=== DATA EXCERPTS ===

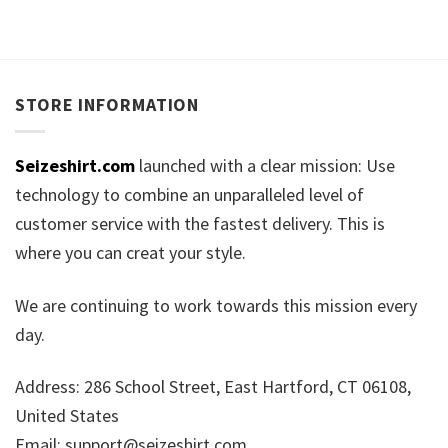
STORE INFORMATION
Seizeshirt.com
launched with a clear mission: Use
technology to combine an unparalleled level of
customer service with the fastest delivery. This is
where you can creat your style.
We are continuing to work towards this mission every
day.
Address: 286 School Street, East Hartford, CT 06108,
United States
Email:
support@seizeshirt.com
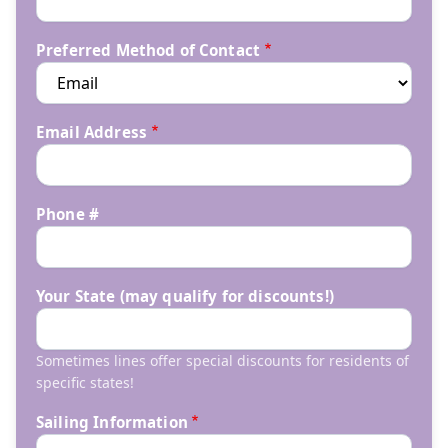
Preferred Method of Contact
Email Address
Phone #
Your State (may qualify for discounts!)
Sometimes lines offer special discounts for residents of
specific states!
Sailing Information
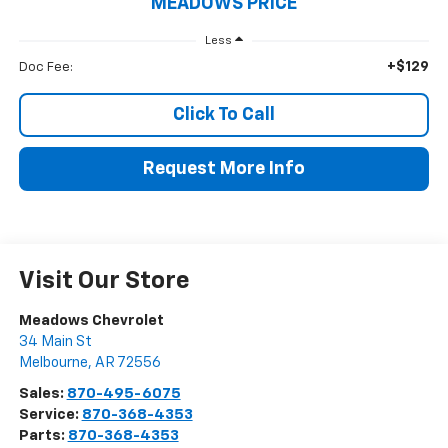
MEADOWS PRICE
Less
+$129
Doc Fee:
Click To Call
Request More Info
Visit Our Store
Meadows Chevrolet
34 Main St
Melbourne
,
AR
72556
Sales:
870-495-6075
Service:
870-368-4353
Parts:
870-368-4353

===
=== DATA EXCERPTS ===

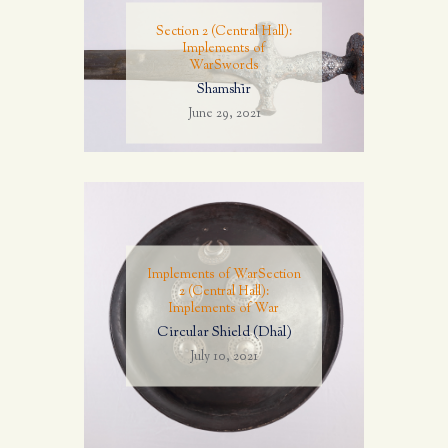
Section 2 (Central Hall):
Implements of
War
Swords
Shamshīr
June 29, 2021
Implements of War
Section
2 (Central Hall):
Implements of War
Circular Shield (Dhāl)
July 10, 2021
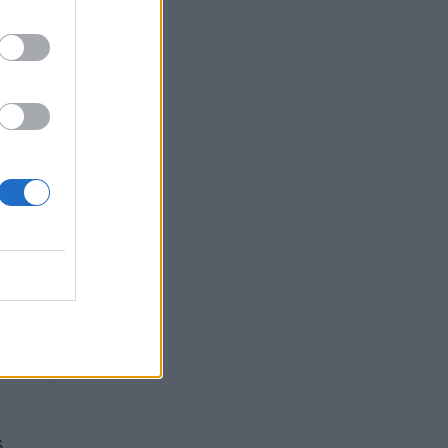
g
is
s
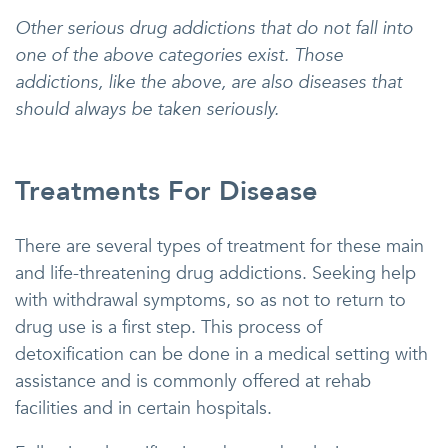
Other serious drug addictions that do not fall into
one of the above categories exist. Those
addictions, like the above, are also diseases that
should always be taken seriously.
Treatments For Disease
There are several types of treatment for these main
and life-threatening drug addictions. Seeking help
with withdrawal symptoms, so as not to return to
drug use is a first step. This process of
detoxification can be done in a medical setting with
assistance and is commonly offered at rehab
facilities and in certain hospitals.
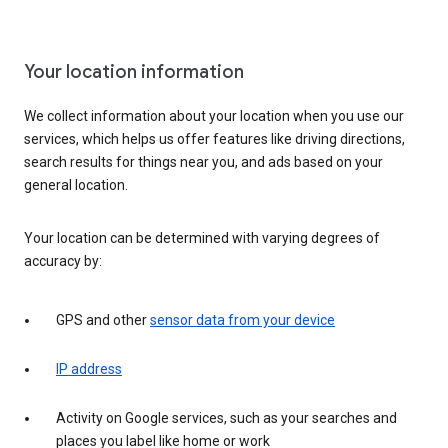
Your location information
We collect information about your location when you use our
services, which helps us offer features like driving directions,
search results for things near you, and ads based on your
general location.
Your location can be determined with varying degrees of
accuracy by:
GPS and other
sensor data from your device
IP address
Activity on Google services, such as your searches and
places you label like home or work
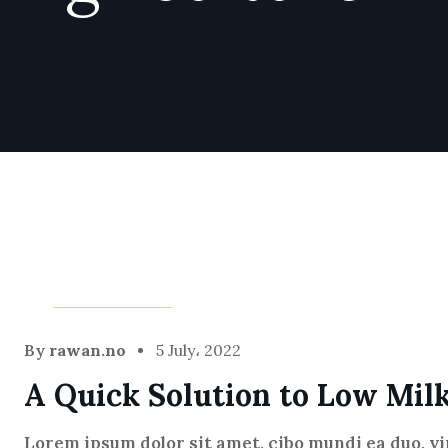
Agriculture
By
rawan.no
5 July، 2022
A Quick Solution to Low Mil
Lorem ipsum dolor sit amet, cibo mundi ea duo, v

===
=== DATA EXCERPTS ===

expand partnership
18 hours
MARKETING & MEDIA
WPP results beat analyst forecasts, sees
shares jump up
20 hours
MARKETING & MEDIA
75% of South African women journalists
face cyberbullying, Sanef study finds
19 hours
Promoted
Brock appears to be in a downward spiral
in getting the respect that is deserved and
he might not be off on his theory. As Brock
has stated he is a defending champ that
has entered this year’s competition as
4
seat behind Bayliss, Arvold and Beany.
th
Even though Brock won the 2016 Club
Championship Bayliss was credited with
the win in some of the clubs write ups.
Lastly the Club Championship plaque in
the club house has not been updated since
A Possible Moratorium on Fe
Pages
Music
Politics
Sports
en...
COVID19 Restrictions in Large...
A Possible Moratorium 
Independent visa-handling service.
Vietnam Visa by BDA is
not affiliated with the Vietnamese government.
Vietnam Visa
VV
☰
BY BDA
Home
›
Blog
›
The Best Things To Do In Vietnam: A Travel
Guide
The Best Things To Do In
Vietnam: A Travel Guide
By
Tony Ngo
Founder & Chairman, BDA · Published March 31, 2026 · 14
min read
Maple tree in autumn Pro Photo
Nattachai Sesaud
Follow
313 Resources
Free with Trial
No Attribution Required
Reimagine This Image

===

### [WHAT YOU SHOULD DO]
From the listing, copy every line where the string "work" appears.

### [ANSWER FOR THIS EXERCISE]
We are continuing to work towards this mission every
places you label like home or work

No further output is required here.